The responsibility of maintaining a secure courthouse network extends beyond the IT department. Everyone involved in the courthouse ecosystem must be aware of your specific policies for security. While policy details will vary by location, here are a few easy-to-remember best practices.
USB Drive Protocol:
Never use an opened USB drive from an outside source. Make sure your court has a policy on the use of USB drives. If someone must have information from your courthouse on a USB drive, insist that it must be new in factory-sealed packaging.
Complex Network Passwords:
Use complex network passwords to thwart hackers. Avoid simplistic logins and passwords (like User: courtroom 1, Password: courtroom 1) as these can provide easy access to experienced hackers.

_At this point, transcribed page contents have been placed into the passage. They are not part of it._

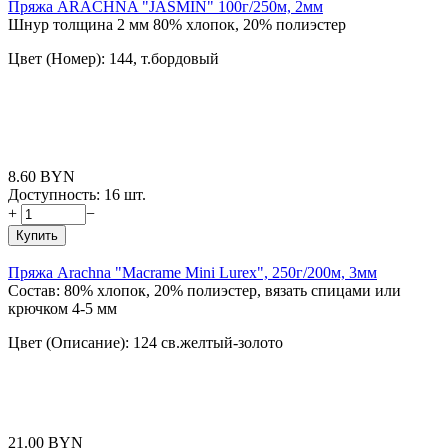
Пряжа ARACHNA "JASMIN" 100г/250м, 2мм
Шнур толщина 2 мм 80% хлопок, 20% полиэстер
Цвет (Номер): 144, т.бордовый
8.60
BYN
Доступность:
16 шт.
+
−
Купить
Пряжа Arachna "Macrame Mini Lurex", 250г/200м, 3мм
Состав: 80% хлопок, 20% полиэстер, вязать спицами или
крючком 4-5 мм
Цвет (Описание): 124 св.желтый-золото
21.00
BYN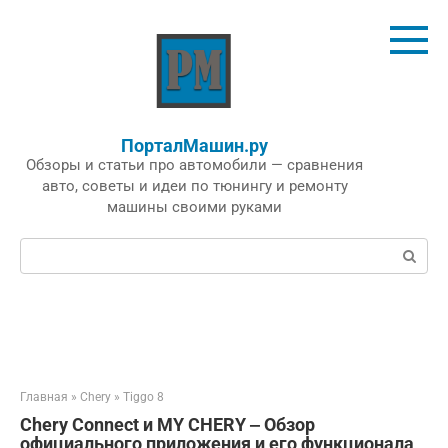
Перейти
к
контенту
ПорталМашин.ру
Обзоры и статьи про автомобили — сравнения
авто, советы и идеи по тюнингу и ремонту
машины своими руками
Поиск:
Главная
»
Chery
»
Tiggo 8
Chery Connect и MY CHERY ‒ Обзор
официального приложения и его функционала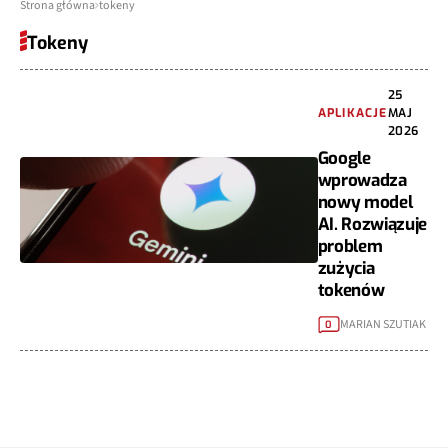
Strona główna
tokeny
Tokeny
25
APLIKACJE
MAJ
2026
Google
wprowadza
nowy model
AI. Rozwiązuje
problem
zużycia
tokenów
MARIAN SZUTIAK
0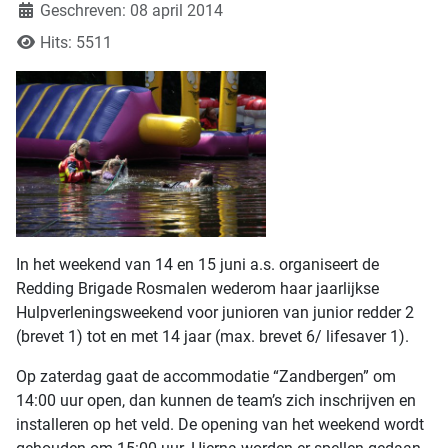
Geschreven: 08 april 2014
Hits: 5511
In het weekend van 14 en 15 juni a.s. organiseert de
Redding Brigade Rosmalen wederom haar jaarlijkse
Hulpverleningsweekend voor junioren van junior redder 2
(brevet 1) tot en met 14 jaar (max. brevet 6/ lifesaver 1).
Op zaterdag gaat de accommodatie “Zandbergen” om
14:00 uur open, dan kunnen de team’s zich inschrijven en
installeren op het veld. De opening van het weekend wordt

Do not click on email links from nontrusted sources. Exercise caution and verify the authenticity of emails before interacting with any links or attachments.
Secure Data Backups:
Regularly back up your data to a secure source, preferably on a separate cloud-based network or offline storage.
Below, we define a few common words to help you better understand the network threats in today’s world.

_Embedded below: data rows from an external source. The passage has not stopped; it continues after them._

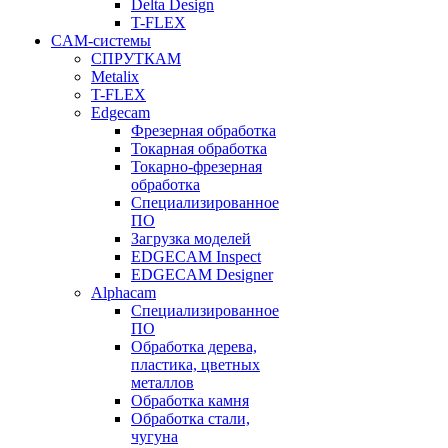
Delta Design
T-FLEX
CAM-системы
СПРУТКAM
Metalix
T-FLEX
Edgecam
Фрезерная обработка
Токарная обработка
Токарно-фрезерная
обработка
Специализированное
ПО
Загрузка моделей
EDGECAM Inspect
EDGECAM Designer
Alphacam
Специализированное
ПО
Обработка дерева,
пластика, цветных
металлов
Обработка камня
Обработка стали,
чугуна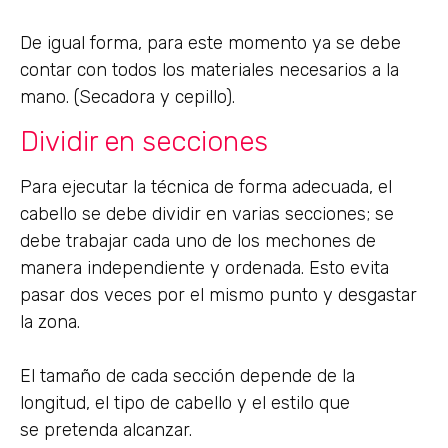
De igual forma, para este momento ya se debe
contar con todos los materiales necesarios a la
mano. (Secadora y cepillo).
Dividir en secciones
Para ejecutar la técnica de forma adecuada, el
cabello se debe dividir en varias secciones; se
debe trabajar cada uno de los mechones de
manera independiente y ordenada. Esto evita
pasar dos veces por el mismo punto y desgastar
la zona.
El tamaño de cada sección depende de la
longitud, el tipo de cabello y el estilo que
se pretenda alcanzar.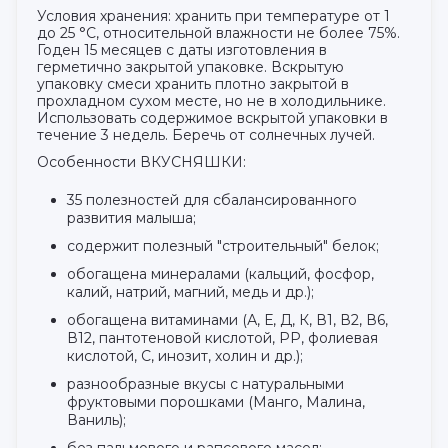
Условия хранения: хранить при температуре от 1
до 25 °С, относительной влажности не более 75%.
Годен 15 месяцев с даты изготовления в
герметично закрытой упаковке. Вскрытую
упаковку смеси хранить плотно закрытой в
прохладном сухом месте, но не в холодильнике.
Использовать содержимое вскрытой упаковки в
течение 3 недель. Беречь от солнечных лучей.
Особенности ВКУСНЯШКИ:
35 полезностей для сбалансированного
развития малыша;
содержит полезный "строительный" белок;
обогащена минералами (кальций, фосфор,
калий, натрий, магний, медь и др.);
обогащена витаминами (А, Е, Д, К, В1, В2, В6,
В12, пантотеновой кислотой, РР, фолиевая
кислотой, С, инозит, холин и др.);
разнообразные вкусы с натуральными
фруктовыми порошками (Манго, Малина,
Ваниль);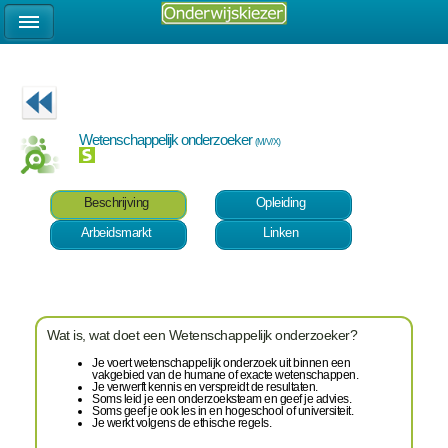
Wetenschappelijk onderzoeker
(M/V/X)
Beschrijving
Opleiding
Arbeidsmarkt
Linken
Wat is, wat doet een Wetenschappelijk onderzoeker?
Je voert wetenschappelijk onderzoek uit binnen een
vakgebied van de humane of exacte wetenschappen.
Je verwerft kennis en verspreidt de resultaten.
Soms leid je een onderzoeksteam en geef je advies.
Soms geef je ook les in en hogeschool of universiteit.
Je werkt volgens de ethische regels.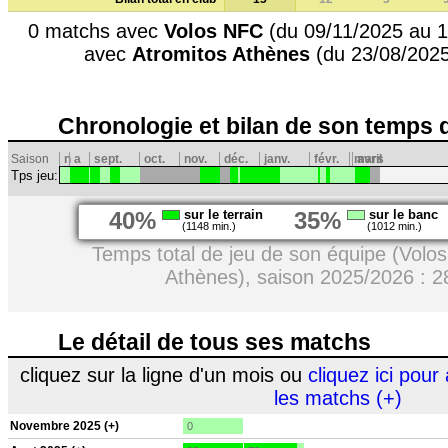
0 matchs avec
Volos NFC
(du 09/11/2025 au 1
avec
Atromitos Athènes
(du 23/08/2025
Chronologie et bilan de son temps 
Saison
n
a
sept.
oct.
nov.
déc.
janv.
févr.
mars
avril
Tps jeu:
40%
sur le terrain
35%
sur le banc
(1148 min.)
(1012 min.)
Temps total de jeu de son équipe (Volo
Athènes), saison 2025/2026 : 2
Le détail de tous ses matchs
cliquez sur la ligne d'un mois ou
cliquez ici pour 
les matchs (+)
Novembre 2025 (+)
0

- Malware is any software used to gain unauthorized access to IT systems in order to steal data, disrupt system services or damage IT networks in any way.
- Phishing is an online scam using deceitful or misleading tactics to entice users to share private information.
- Ransomware is a type of malware identified by specified data or systems being held captive by attackers until a form of payment or ransom is provided.
JAVS stresses the shared responsibility of maintaining network security within the courthouse environment. By adopting best practices, such as utilizing wired camera systems, keeping regular backups off the network, and remaining vigilant against potential threats, we can collectively contribute to safeguarding the integrity of your court systems.